┏━━

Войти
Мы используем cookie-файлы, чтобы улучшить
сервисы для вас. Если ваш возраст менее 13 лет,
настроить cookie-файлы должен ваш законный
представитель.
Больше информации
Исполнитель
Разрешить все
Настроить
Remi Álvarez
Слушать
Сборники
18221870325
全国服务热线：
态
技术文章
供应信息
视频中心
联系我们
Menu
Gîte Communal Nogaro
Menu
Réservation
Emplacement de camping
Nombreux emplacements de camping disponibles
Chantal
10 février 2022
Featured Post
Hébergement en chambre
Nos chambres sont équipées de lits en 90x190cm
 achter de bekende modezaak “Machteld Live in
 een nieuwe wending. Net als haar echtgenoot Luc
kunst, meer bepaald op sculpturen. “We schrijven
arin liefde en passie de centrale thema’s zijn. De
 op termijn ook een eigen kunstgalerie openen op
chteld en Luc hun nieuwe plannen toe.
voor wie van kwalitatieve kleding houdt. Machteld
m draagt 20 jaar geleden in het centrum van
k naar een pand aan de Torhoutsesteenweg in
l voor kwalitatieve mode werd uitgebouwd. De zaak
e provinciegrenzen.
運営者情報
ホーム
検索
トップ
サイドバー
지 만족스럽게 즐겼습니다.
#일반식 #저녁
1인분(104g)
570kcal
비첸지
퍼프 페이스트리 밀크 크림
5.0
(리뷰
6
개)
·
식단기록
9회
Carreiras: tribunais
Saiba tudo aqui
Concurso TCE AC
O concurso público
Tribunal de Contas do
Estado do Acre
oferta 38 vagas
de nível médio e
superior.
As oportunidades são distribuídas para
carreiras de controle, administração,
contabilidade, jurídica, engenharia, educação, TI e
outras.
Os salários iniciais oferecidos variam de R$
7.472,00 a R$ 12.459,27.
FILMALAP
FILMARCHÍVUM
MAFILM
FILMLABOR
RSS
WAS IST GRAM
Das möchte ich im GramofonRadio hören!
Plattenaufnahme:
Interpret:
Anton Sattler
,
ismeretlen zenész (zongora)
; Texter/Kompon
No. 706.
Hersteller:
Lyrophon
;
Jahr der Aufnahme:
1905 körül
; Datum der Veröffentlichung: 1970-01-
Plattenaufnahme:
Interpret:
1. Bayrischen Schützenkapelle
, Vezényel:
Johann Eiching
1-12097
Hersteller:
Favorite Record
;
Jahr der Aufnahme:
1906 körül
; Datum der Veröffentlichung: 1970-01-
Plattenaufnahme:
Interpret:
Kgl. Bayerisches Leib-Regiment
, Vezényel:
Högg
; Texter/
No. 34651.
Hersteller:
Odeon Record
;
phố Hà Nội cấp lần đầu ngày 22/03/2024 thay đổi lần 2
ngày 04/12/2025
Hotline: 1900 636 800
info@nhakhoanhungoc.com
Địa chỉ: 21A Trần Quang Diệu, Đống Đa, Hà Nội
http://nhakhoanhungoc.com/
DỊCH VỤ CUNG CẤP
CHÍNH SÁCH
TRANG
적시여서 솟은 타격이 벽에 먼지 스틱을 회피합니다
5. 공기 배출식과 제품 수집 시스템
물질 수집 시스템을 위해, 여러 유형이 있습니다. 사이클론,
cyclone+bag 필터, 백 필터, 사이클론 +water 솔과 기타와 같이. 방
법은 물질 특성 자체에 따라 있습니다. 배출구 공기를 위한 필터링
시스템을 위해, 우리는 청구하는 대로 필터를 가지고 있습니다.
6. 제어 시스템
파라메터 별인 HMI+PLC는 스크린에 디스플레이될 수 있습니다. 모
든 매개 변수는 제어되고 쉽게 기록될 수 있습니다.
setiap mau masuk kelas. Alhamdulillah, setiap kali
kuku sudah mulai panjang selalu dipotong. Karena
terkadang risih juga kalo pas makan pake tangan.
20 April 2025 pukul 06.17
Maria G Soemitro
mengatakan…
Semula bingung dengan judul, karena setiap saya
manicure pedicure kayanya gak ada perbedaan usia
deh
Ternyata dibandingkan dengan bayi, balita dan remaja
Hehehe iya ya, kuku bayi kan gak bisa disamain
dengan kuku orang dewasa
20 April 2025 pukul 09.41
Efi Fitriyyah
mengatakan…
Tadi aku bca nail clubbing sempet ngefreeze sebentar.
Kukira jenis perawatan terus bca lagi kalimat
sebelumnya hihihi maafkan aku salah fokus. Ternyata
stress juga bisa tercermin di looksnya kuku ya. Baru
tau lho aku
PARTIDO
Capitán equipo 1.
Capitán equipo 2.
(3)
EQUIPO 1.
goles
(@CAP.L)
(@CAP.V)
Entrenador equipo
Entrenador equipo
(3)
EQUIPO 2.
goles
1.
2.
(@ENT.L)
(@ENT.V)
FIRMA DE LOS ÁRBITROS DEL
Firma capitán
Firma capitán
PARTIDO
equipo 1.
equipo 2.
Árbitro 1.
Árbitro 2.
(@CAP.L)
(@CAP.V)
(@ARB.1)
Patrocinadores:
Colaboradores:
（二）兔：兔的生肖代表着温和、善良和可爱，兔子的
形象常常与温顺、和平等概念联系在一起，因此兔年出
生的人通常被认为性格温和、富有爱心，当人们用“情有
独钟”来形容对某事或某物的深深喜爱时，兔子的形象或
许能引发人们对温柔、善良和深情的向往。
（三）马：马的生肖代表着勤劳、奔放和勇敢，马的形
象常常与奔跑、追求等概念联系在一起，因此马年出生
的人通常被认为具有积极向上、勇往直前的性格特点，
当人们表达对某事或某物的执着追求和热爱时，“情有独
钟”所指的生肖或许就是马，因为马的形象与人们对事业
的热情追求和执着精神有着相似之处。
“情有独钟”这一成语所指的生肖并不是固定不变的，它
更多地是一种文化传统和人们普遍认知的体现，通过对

┗━━

Set the data above down again in full, exactly as it reads.

▶ [Problem solution]:
Войти
Мы используем cookie-файлы, чтобы улучшить
сервисы для вас. Если ваш возраст менее 13 лет,
настроить cookie-файлы должен ваш законный
представитель.
Больше информации
Исполнитель
Разрешить все
Настроить
Remi Álvarez
Слушать
Сборники
18221870325
全国服务热线：
态
技术文章
供应信息
视频中心
联系我们
Menu
Gîte Communal Nogaro
Menu
Réservation
Emplacement de camping
Nombreux emplacements de camping disponibles
Chantal
10 février 2022
Featured Post
Hébergement en chambre
Nos chambres sont équipées de lits en 90x190cm
 achter de bekende modezaak “Machteld Live in
 een nieuwe wending. Net als haar echtgenoot Luc
kunst, meer bepaald op sculpturen. “We schrijven
arin liefde en passie de centrale thema’s zijn. De
 op termijn ook een eigen kunstgalerie openen op
chteld en Luc hun nieuwe plannen toe.
voor wie van kwalitatieve kleding houdt. Machteld
m draagt 20 jaar geleden in het centrum van
k naar een pand aan de Torhoutsesteenweg in
l voor kwalitatieve mode werd uitgebouwd. De zaak
e provinciegrenzen.
運営者情報
ホーム
検索
トップ
サイドバー
지 만족스럽게 즐겼습니다.
#일반식 #저녁
1인분(104g)
570kcal
비첸지
퍼프 페이스트리 밀크 크림
5.0
(리뷰
6
개)
·
식단기록
9회
Carreiras: tribunais
Saiba tudo aqui
Concurso TCE AC
O concurso público
Tribunal de Contas do
Estado do Acre
oferta 38 vagas
de nível médio e
superior.
As oportunidades são distribuídas para
carreiras de controle, administração,
contabilidade, jurídica, engenharia, educação, TI e
outras.
Os salários iniciais oferecidos variam de R$
7.472,00 a R$ 12.459,27.
FILMALAP
FILMARCHÍVUM
MAFILM
FILMLABOR
RSS
WAS IST GRAM
Das möchte ich im GramofonRadio hören!
Plattenaufnahme:
Interpret:
Anton Sattler
,
ismeretlen zenész (zongora)
; Texter/Kompon
No. 706.
Hersteller:
Lyrophon
;
Jahr der Aufnahme:
1905 körül
; Datum der Veröffentlichung: 1970-01-
Plattenaufnahme:
Interpret:
1. Bayrischen Schützenkapelle
, Vezényel:
Johann Eiching
1-12097
Hersteller:
Favorite Record
;
Jahr der Aufnahme:
1906 körül
; Datum der Veröffentlichung: 1970-01-
Plattenaufnahme:
Interpret:
Kgl. Bayerisches Leib-Regiment
, Vezényel:
Högg
; Texter/
No. 34651.
Hersteller:
Odeon Record
;
phố Hà Nội cấp lần đầu ngày 22/03/2024 thay đổi lần 2
ngày 04/12/2025
Hotline: 1900 636 800
info@nhakhoanhungoc.com
Địa chỉ: 21A Trần Quang Diệu, Đống Đa, Hà Nội
http://nhakhoanhungoc.com/
DỊCH VỤ CUNG CẤP
CHÍNH SÁCH
TRANG
적시여서 솟은 타격이 벽에 먼지 스틱을 회피합니다
5. 공기 배출식과 제품 수집 시스템
물질 수집 시스템을 위해, 여러 유형이 있습니다. 사이클론,
cyclone+bag 필터, 백 필터, 사이클론 +water 솔과 기타와 같이. 방
법은 물질 특성 자체에 따라 있습니다. 배출구 공기를 위한 필터링
시스템을 위해, 우리는 청구하는 대로 필터를 가지고 있습니다.
6. 제어 시스템
파라메터 별인 HMI+PLC는 스크린에 디스플레이될 수 있습니다. 모
든 매개 변수는 제어되고 쉽게 기록될 수 있습니다.
setiap mau masuk kelas. Alhamdulillah, setiap kali
kuku sudah mulai panjang selalu dipotong. Karena
terkadang risih juga kalo pas makan pake tangan.
20 April 2025 pukul 06.17
Maria G Soemitro
mengatakan…
Semula bingung dengan judul, karena setiap saya
manicure pedicure kayanya gak ada perbedaan usia
deh
Ternyata dibandingkan dengan bayi, balita dan remaja
Hehehe iya ya, kuku bayi kan gak bisa disamain
dengan kuku orang dewasa
20 April 2025 pukul 09.41
Efi Fitriyyah
mengatakan…
Tadi aku bca nail clubbing sempet ngefreeze sebentar.
Kukira jenis perawatan terus bca lagi kalimat
sebelumnya hihihi maafkan aku salah fokus. Ternyata
stress juga bisa tercermin di looksnya kuku ya. Baru
tau lho aku
PARTIDO
Capitán equipo 1.
Capitán equipo 2.
(3)
EQUIPO 1.
goles
(@CAP.L)
(@CAP.V)
Entrenador equipo
Entrenador equipo
(3)
EQUIPO 2.
goles
1.
2.
(@ENT.L)
(@ENT.V)
FIRMA DE LOS ÁRBITROS DEL
Firma capitán
Firma capitán
PARTIDO
equipo 1.
equipo 2.
Árbitro 1.
Árbitro 2.
(@CAP.L)
(@CAP.V)
(@ARB.1)
Patrocinadores:
Colaboradores:
（二）兔：兔的生肖代表着温和、善良和可爱，兔子的
形象常常与温顺、和平等概念联系在一起，因此兔年出
生的人通常被认为性格温和、富有爱心，当人们用“情有
独钟”来形容对某事或某物的深深喜爱时，兔子的形象或
许能引发人们对温柔、善良和深情的向往。
（三）马：马的生肖代表着勤劳、奔放和勇敢，马的形
象常常与奔跑、追求等概念联系在一起，因此马年出生
的人通常被认为具有积极向上、勇往直前的性格特点，
当人们表达对某事或某物的执着追求和热爱时，“情有独
钟”所指的生肖或许就是马，因为马的形象与人们对事业
的热情追求和执着精神有着相似之处。
“情有独钟”这一成语所指的生肖并不是固定不变的，它
更多地是一种文化传统和人们普遍认知的体现，通过对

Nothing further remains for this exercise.